The rewrite should make them all

mydomain.com/_here/findme.html


So, I made a rewrite rule that Wordpress will accept me as follow

Options +FollowSymlinks
RewriteEngine On
RewriteRule ^.*(?!_here)/*findme\.html$ /_here/findme.html [R=301,L]


The negative lookahead is there so it only matches URLs which doesn't contain "_here" in it, to prevent extra rewriting or a loop.

The problem is IT DOES loop.

What did I miss?

lucy24

6:26 am on Oct 6, 2011 (gmt 0)

WebmasterWorld Senior Member 10+ Year Member Top Contributors Of The Month



Sit tight. Nobody is ignoring you. Although when g1 comes around and sees that leading .* in your Rule, you will wish everyone was ignoring you.

Don't know about anyone else, but I got stunned into near-speechlessness at the idea of being brave enough, or foolhardy enough, to put a lookahead in mid-statement anywhere, let alone in htaccess.

WordPress won't allow RewriteCond? There's got to be a way around that.

g1smd

6:47 am on Oct 6, 2011 (gmt 0)

WebmasterWorld Senior Member 10+ Year Member Top Contributors Of The Month



The
^.*
part matches the whole input string right to the very end. The parser then sees there is more stuff in the pattern and it then has to perform hundreds of "back off and retry" trial matches to find out what you really meant.

RewriteCond %{REQUEST_URI} !here
is the usual way to prevent a loop.

/*
means "any number of consecutive slashes, including none" - that is surely an error.

The redirect target should contain protocol and domain name.

sergiozambrano

10:54 am on Oct 6, 2011 (gmt 0)

10+ Year Member



There's probably a way around to get WP to "print" the whole conditional and rule to the .htaccess file, but I want it to be aware of what it's adding. There's must be a reason why they did it this way. I'm looking into that in the while.

I have the same .* working fine, without the neg lookaround, with a conditional before it, but I think the regex can do it by itself.

I tested the regex with gskinner.com tool and worked fine, but thanks for the helpful answer. I'll change that * and will keep you posted.

sergiozambrano

11:10 am on Oct 6, 2011 (gmt 0)

10+ Year Member



[UPDATE]
I changed the rule to:
RewriteRule ^.*?(?!_here/)findme\.html$ /_here/findme.html [R=301,L] 


I made the first dot lazy, and added the slash inside the neg lookaround because if _here was found it will always be followed of one.

Still looping :(

lucy24

6:26 pm on Oct 6, 2011 (gmt 0)

WebmasterWorld Senior Member 10+ Year Member Top Contributors Of The Month



Lookaheads are lovely things, but frankly I wouldn't trust one here.

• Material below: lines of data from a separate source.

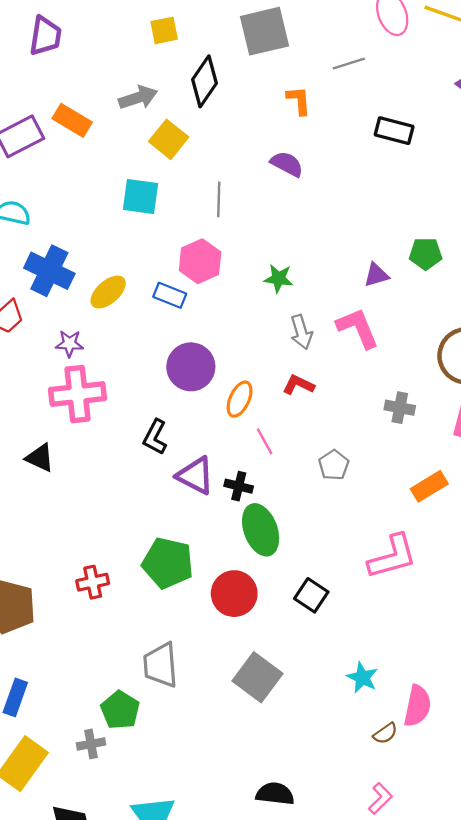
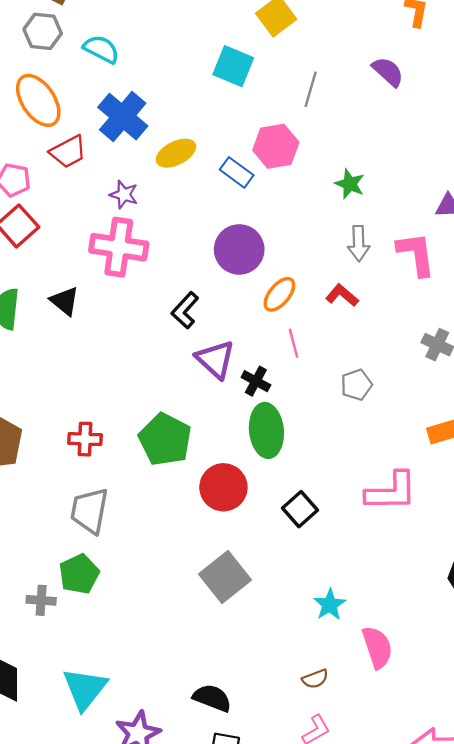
gray trapezoid: (161, 665) -> (90, 511), moved
pink semicircle: (417, 706) -> (377, 647), turned -45
brown semicircle: (385, 733) -> (315, 679), moved

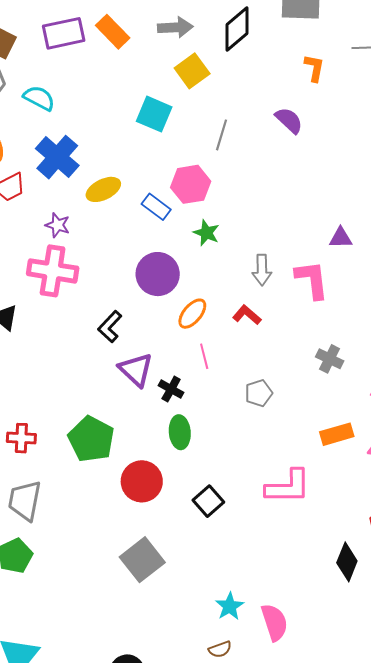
green star: (350, 184) -> (206, 233), moved
green ellipse: (266, 430) -> (180, 432), size x0.7
cyan star: (330, 605) -> (230, 606), moved

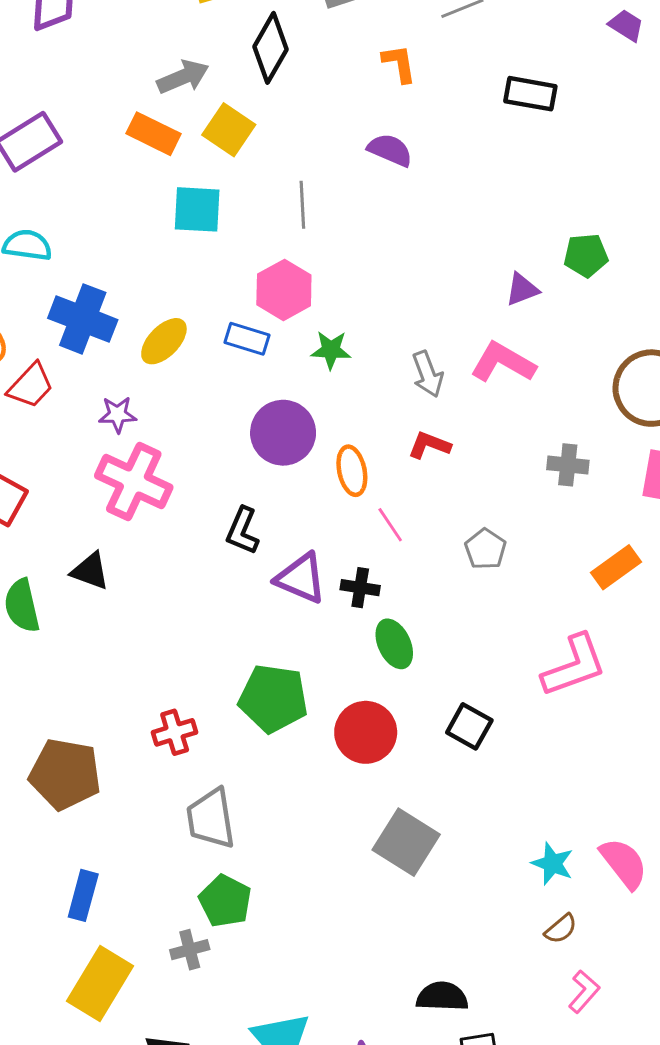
orange rectangle: (113, 32) -> (153, 134), moved
pink cross: (53, 271) -> (134, 481), turned 36
pink L-shape: (312, 280) -> (503, 362), turned -33
orange ellipse: (192, 314) -> (352, 471), turned -32

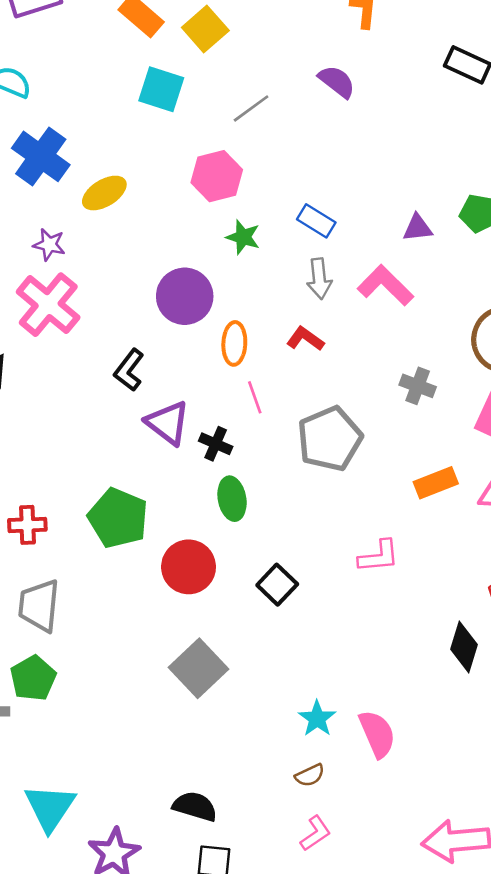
gray line: (302, 205) -> (251, 108), turned 42
blue rectangle: (247, 339) -> (316, 221), moved
gray pentagon: (485, 549) -> (330, 439), size x1.8
pink L-shape: (574, 666) -> (379, 556), size x0.7

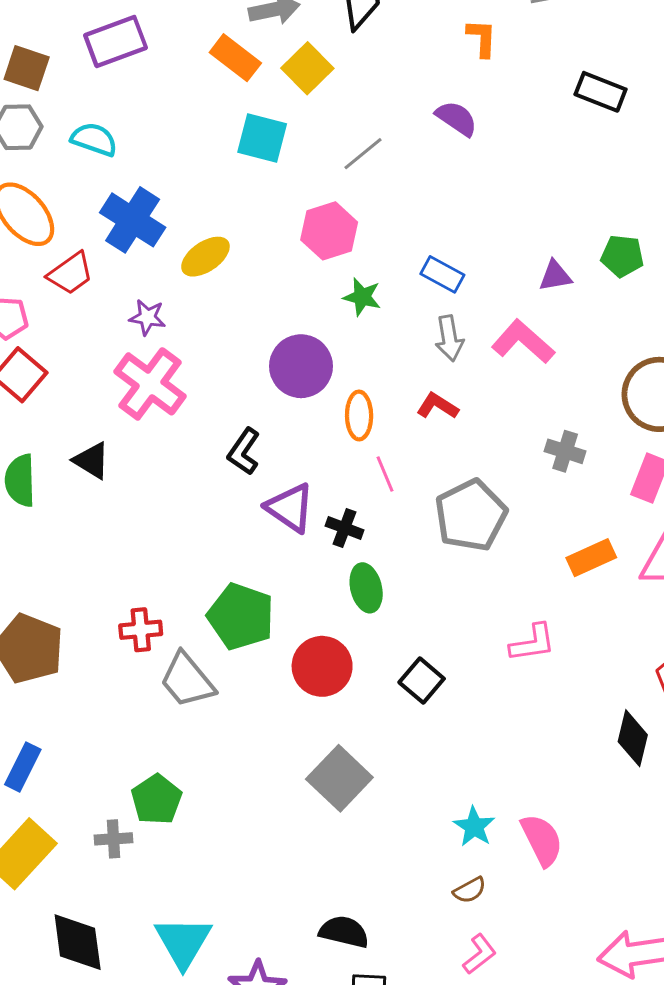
gray trapezoid: (39, 606) -> (187, 680), moved, turned -42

Here is the basic way to pick up groups of directories:

([^/]+/)*

Do any of your other directories contain _ ? If not, you have got it made, because all you need is

^([^/_]+/)*findme\.html$

If they might contain lowlines, but never begin with one, the pattern becomes

^([^_][^/_]+/)*findme\.html$

Replace the + with a * if you have directories with-- ugh!-- single-letter names.

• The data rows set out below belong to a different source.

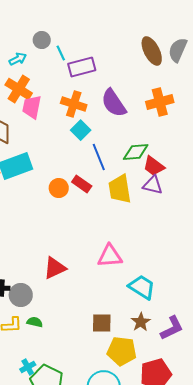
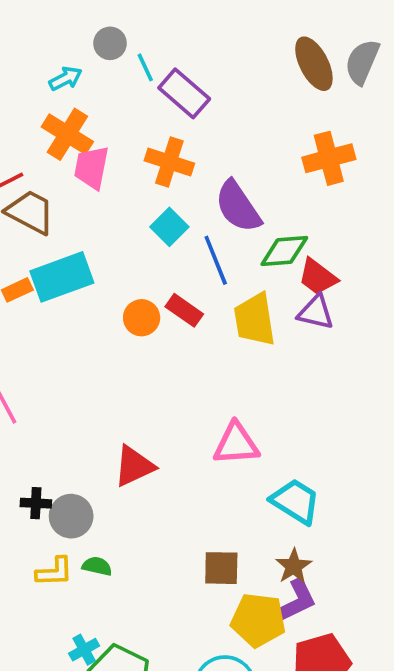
purple rectangle: (82, 67) -> (184, 93), turned 56
purple semicircle: (114, 103) -> (238, 206), moved
cyan square: (81, 130) -> (169, 227), moved
purple L-shape: (172, 328) -> (295, 601), moved

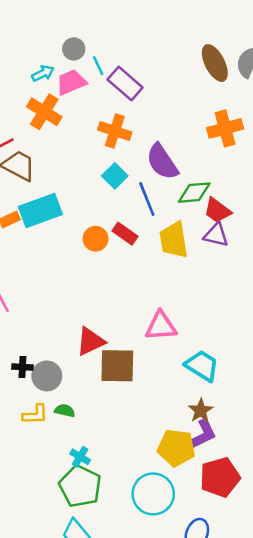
pink trapezoid: (91, 168) -> (71, 82), moved, turned 56
brown square: (221, 568) -> (117, 366), moved, size x1.4
cyan cross: (84, 650) -> (80, 457), moved, turned -30

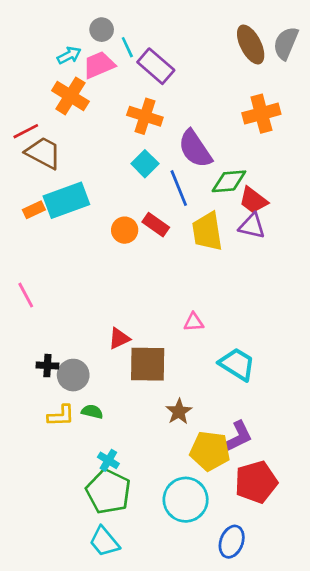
pink triangle: (161, 326) -> (194, 322), size x0.6
red triangle: (90, 341) -> (119, 338), size x0.7
brown star: (201, 411) -> (179, 412), moved

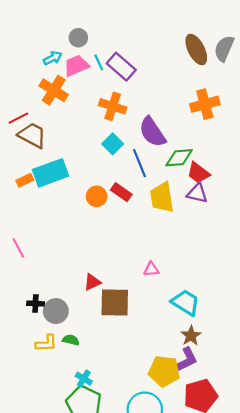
cyan line: (127, 47) -> (99, 62), moved
brown star: (179, 412) -> (191, 336), moved

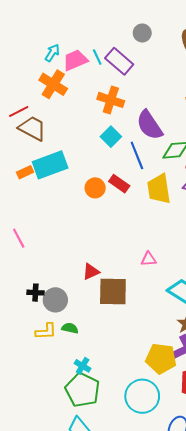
gray circle: (78, 38) -> (142, 33), moved
cyan arrow: (53, 58) -> (52, 53), turned -30

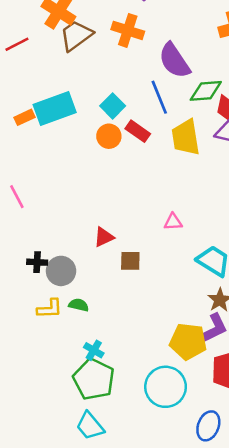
brown trapezoid: (32, 128) -> (76, 35), moved, turned -64
cyan square: (111, 137) -> (113, 106), moved
brown square: (113, 292) -> (130, 261), size x0.6

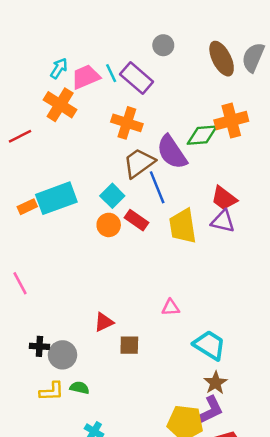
brown trapezoid: (76, 35) -> (139, 163), moved
green diamond: (206, 91) -> (202, 135), moved

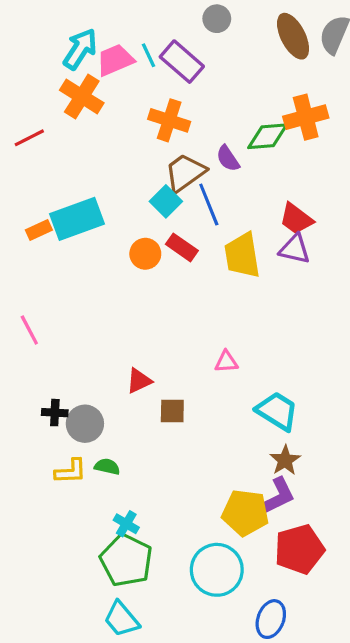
cyan arrow: (59, 68) -> (80, 49), size x1.5
purple semicircle: (172, 152) -> (228, 158), size x0.6
cyan square: (112, 196) -> (166, 201), moved

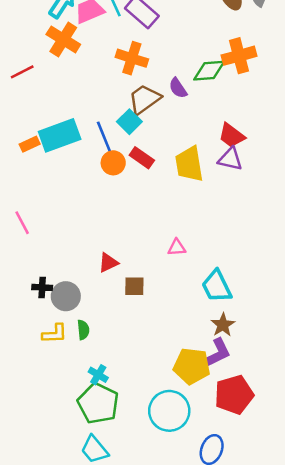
blue line: (209, 205) -> (104, 138), moved
cyan trapezoid: (277, 411) -> (217, 286), turned -148
green semicircle: (107, 467) -> (83, 330), turned 72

If, on the other hand, you don't mean literal "_here" at all but are just using that as a made-up example, you are going to have to talk firmly to your WP installation and force it to go along with Conditions. Which creates a pleasant mental picture.

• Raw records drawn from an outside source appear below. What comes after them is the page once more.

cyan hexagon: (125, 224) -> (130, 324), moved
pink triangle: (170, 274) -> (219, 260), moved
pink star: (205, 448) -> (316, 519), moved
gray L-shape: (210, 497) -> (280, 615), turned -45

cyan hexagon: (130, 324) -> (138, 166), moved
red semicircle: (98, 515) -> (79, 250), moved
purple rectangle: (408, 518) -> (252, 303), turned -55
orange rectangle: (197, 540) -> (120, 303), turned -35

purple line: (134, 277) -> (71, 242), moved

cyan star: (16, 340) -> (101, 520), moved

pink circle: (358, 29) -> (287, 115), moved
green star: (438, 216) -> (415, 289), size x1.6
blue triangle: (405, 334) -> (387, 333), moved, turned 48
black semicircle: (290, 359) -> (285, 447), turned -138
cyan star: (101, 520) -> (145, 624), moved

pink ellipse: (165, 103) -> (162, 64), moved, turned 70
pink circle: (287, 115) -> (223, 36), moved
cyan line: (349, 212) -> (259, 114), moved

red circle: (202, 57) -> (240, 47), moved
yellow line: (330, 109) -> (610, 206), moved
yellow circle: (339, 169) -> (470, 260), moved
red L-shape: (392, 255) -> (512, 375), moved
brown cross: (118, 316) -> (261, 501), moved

Oh, and: Where you said "lazy" I think the standard term is "stingy". (Without the ? it is "greedy".) This kind of ? is useful when you want to stop at the first occurrence of something that might occur many times, like the word "the" in a text file. But in htaccess there is almost always a cleaner alternative.

g1smd

7:59 pm on Oct 6, 2011 (gmt 0)

WebmasterWorld Senior Member 10+ Year Member Top Contributors Of The Month



You should never begin a pattern with .* as it's the root cause of so many problems we see in this forum.

The redirect target should contain protocol and domain name.